## Exercise details
Copy exactly, and only, the lines from the one containing "Each mask_svg is the segmentation as SVG." through the last line of the records below.

[Extracted data entries]
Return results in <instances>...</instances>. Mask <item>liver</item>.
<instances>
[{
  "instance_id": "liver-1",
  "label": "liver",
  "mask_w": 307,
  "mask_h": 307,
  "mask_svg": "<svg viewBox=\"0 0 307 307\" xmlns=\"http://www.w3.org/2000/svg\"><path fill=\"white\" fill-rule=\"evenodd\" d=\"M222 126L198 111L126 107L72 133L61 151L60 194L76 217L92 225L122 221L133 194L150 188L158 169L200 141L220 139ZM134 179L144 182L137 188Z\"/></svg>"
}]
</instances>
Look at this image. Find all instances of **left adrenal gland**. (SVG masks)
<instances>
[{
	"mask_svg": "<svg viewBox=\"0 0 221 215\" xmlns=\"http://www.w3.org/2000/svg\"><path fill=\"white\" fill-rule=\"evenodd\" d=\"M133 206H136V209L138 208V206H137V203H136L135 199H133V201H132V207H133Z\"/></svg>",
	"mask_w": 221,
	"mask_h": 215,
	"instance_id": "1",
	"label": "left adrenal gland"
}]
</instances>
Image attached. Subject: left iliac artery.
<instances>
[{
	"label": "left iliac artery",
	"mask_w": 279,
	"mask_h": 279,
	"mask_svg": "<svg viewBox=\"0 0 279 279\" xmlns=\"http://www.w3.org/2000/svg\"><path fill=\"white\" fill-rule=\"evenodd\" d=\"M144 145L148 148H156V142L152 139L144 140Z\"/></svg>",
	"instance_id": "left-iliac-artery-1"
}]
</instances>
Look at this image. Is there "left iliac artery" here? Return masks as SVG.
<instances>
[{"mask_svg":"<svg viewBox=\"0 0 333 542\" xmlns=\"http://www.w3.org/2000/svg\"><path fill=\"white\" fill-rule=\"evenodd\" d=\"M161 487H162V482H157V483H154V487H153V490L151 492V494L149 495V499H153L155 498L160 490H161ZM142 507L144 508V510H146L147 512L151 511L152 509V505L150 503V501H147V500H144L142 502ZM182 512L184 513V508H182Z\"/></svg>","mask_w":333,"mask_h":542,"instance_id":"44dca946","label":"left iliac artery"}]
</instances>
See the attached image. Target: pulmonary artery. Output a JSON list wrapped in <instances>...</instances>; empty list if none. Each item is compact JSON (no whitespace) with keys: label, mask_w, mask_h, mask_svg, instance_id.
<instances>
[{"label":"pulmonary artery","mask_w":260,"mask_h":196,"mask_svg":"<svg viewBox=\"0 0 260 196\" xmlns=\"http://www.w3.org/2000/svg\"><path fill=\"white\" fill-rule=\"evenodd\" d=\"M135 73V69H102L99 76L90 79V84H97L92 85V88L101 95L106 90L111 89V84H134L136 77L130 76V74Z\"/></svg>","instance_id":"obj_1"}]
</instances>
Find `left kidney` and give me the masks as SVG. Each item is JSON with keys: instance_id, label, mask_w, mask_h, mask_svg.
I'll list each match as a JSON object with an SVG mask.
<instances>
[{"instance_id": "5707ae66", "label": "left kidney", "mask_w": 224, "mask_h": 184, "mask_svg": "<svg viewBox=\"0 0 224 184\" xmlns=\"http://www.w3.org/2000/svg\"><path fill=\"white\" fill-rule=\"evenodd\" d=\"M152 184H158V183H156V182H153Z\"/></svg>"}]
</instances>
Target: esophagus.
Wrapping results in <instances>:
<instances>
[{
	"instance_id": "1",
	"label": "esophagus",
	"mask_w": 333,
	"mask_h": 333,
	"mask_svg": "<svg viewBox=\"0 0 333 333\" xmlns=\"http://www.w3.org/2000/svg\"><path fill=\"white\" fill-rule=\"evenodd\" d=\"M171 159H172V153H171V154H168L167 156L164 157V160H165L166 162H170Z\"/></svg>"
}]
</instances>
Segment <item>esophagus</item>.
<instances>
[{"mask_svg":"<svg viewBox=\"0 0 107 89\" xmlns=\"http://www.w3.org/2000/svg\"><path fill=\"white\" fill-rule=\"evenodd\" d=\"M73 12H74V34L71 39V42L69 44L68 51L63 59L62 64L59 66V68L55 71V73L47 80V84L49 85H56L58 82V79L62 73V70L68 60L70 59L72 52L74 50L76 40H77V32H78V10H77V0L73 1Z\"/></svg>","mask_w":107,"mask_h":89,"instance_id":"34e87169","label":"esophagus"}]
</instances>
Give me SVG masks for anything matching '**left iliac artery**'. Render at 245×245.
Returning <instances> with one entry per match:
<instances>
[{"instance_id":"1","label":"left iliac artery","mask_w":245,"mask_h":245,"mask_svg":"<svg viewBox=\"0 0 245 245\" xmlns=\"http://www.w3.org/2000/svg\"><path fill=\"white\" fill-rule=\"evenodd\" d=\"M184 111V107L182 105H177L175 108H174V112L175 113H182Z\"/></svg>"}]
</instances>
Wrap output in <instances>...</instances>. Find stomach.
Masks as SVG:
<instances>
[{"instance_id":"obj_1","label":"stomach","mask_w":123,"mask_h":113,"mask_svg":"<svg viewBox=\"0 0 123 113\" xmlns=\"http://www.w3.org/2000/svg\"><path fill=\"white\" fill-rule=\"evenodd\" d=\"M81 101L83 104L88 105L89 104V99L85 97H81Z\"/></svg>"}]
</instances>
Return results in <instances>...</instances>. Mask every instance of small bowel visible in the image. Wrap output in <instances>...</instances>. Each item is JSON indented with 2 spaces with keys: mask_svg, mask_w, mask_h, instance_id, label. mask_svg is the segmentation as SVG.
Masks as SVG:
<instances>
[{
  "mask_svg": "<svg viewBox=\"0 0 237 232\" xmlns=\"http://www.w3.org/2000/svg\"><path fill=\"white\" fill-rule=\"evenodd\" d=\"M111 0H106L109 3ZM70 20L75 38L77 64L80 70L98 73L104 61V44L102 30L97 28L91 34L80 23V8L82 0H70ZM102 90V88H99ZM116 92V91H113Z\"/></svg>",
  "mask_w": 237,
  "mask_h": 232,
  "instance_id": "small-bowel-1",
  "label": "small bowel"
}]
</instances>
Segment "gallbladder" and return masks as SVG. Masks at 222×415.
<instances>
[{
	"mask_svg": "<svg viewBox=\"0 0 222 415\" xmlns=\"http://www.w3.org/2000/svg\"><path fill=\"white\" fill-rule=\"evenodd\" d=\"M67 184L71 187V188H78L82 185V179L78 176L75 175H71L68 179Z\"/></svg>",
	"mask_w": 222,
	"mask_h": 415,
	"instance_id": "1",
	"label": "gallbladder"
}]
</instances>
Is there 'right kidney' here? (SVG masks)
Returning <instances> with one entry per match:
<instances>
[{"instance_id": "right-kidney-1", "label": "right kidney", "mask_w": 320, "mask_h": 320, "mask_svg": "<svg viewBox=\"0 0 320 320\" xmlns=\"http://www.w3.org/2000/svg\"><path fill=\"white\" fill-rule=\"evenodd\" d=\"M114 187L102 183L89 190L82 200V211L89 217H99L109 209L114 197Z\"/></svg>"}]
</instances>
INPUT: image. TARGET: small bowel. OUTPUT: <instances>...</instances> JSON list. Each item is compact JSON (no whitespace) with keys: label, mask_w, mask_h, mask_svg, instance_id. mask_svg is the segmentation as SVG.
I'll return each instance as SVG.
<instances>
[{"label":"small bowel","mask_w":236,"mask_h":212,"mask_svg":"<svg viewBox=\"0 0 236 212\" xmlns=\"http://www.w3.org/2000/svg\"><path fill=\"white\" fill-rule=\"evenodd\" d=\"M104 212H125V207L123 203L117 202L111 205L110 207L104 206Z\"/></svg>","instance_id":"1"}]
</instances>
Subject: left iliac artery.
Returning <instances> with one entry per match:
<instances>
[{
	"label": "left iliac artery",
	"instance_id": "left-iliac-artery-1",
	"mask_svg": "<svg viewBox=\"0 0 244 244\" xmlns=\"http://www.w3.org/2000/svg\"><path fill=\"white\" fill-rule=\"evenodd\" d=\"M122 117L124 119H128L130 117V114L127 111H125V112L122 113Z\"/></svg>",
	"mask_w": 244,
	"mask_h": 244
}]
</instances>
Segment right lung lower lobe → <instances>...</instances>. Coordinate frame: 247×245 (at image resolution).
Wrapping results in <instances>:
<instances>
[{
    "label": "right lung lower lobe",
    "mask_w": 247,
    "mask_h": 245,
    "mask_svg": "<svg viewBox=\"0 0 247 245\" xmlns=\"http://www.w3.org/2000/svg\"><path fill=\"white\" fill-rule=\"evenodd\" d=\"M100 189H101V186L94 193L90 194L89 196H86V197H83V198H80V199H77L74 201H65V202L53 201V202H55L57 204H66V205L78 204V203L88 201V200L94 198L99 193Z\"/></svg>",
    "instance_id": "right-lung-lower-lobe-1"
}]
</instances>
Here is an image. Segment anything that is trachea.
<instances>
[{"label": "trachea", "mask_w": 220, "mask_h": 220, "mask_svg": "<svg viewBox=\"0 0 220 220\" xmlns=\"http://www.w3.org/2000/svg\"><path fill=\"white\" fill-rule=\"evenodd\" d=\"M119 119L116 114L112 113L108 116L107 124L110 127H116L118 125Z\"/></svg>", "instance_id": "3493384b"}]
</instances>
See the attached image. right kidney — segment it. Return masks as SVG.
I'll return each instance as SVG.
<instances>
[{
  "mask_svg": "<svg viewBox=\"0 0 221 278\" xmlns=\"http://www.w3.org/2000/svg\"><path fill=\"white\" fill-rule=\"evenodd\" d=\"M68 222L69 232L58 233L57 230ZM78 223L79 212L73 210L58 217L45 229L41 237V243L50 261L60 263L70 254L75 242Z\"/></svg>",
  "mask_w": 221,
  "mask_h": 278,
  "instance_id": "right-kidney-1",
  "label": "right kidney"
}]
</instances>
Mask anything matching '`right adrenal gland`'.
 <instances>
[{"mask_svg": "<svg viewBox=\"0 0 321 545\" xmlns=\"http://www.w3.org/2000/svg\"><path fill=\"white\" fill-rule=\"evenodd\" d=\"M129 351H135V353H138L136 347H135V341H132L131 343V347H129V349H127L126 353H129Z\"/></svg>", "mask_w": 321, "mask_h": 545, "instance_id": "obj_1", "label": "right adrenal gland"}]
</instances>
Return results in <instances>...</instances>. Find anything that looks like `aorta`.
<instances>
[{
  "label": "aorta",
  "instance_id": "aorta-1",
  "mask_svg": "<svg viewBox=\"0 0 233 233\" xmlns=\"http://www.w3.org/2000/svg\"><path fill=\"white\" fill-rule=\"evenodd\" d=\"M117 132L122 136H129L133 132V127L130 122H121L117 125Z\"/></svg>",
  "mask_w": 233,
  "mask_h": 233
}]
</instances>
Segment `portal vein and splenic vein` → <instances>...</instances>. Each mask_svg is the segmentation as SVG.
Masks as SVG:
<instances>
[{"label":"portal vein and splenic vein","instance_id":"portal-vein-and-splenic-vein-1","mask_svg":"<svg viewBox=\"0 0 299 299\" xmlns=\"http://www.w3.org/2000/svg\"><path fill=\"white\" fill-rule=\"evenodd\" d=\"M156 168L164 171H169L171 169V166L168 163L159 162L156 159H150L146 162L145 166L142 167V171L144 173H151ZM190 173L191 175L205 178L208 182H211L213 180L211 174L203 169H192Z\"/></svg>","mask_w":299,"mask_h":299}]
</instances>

## Response
Segment `portal vein and splenic vein` → <instances>...</instances>. Each mask_svg is the segmentation as SVG.
Masks as SVG:
<instances>
[{"label":"portal vein and splenic vein","instance_id":"portal-vein-and-splenic-vein-1","mask_svg":"<svg viewBox=\"0 0 299 299\" xmlns=\"http://www.w3.org/2000/svg\"><path fill=\"white\" fill-rule=\"evenodd\" d=\"M156 168L164 171H169L171 169V166L168 163L159 162L156 159H150L146 162L145 166L142 167V171L144 173H151ZM190 173L191 175L205 178L208 182H211L213 180L211 174L203 169H192Z\"/></svg>","mask_w":299,"mask_h":299}]
</instances>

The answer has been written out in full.